Wall Street : en progression avec le pétrole et les taux
Wall Street : en progression avec le pétrole et les taux
Crédit photo © Reuters

(Boursier.com) — Après deux séances de recul, la Bourse de New York est repartie en hausse jeudi, face à un regain de tensions géopolitiques dans le Golfe, qui a fait vivement rebondir les cours du pétrole. En l'absence de nouvelles informations en provenance des négociations commerciales entre les Etats-Unis et la Chine, les investisseurs ont reporté toutes leurs attentes sur un futur assouplissement de la Réserve fédérale, qui réunira son comité de politique monétaire la semaine prochaine.

A trois heures de la clôture, l'indice Dow Jones regagnait 0,39% à 26.105 pts, tandis que le S&P 500 progressait de 0,39% à 2.891 pts, et que le Nasdaq Composite montait de 0,58% à 7.838 pts.

Sur le marché des changes, l'indice du dollar (qui mesure son évolution face à un panier de 6 devises de référence) restait ferme jeudi, à 97,05 points (+0,05%) après une progression de 0,3% mercredi. L'euro reculait de son côté de 0,10% à 1,1276$, confirmant son retour sous le seuil de 1,13$.

Une première baisse des taux de la Fed en juillet ?

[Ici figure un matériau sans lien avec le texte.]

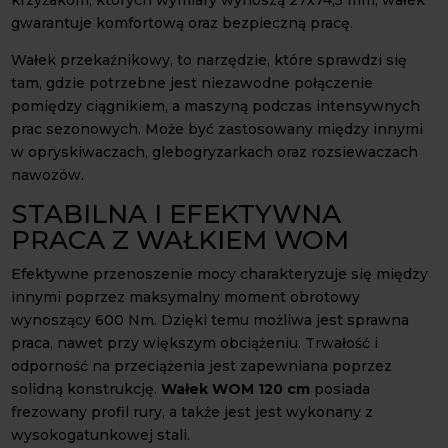
krzyżakom, których wymiary wynoszą 27x74,5 mm, wałek
gwarantuje komfortową oraz bezpieczną pracę.
Wałek przekaźnikowy, to narzędzie, które sprawdzi się
tam, gdzie potrzebne jest niezawodne połączenie
pomiędzy ciągnikiem, a maszyną podczas intensywnych
prac sezonowych. Może być zastosowany między innymi
w opryskiwaczach, glebogryzarkach oraz rozsiewaczach
nawozów.
STABILNA I EFEKTYWNA
PRACA Z WAŁKIEM WOM
Efektywne przenoszenie mocy charakteryzuje się między
innymi poprzez maksymalny moment obrotowy
wynoszący 600 Nm. Dzięki temu możliwa jest sprawna
praca, nawet przy większym obciążeniu. Trwałość i
odporność na przeciążenia jest zapewniana poprzez
solidną konstrukcję.
Wałek WOM 120 cm
posiada
frezowany profil rury, a także jest jest wykonany z
wysokogatunkowej stali.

Sur le marché obligataire, les taux ont encore reculé dans l'anticipation de gestes de la Fed. Le rendement de l'emprunt d'Etat américain de référence, le T-Bond à 10 ans, a cédé 3 point de base à 2,09%, au plus bas depuis octobre 2016.

Selon l'outil FedWatch du CME Group, basé sur les contrats à terme sur les "fed funds", les marchés tablent désormais sur 2 à 3 baisses d'un quart de point du taux des "fed funds", actuellement fixé à 2,25%-2,50%. Le statu quo est encore attendu pour la prochaine réunion de la Fed, mardi et mercredi prochain (avec une probabilité de 72,5%), mais les marchés voient une première baisse lors de la réunion des 30 et 31 juillet. La probabilité est de 86% pour une baisse de taux le 31 juillet, dont 63,8% pour une baisse d'un quart de point à 2,00%-2,25% et de 22,2% pour un recul d'un demi-point pour revenir à 1,75%-2%.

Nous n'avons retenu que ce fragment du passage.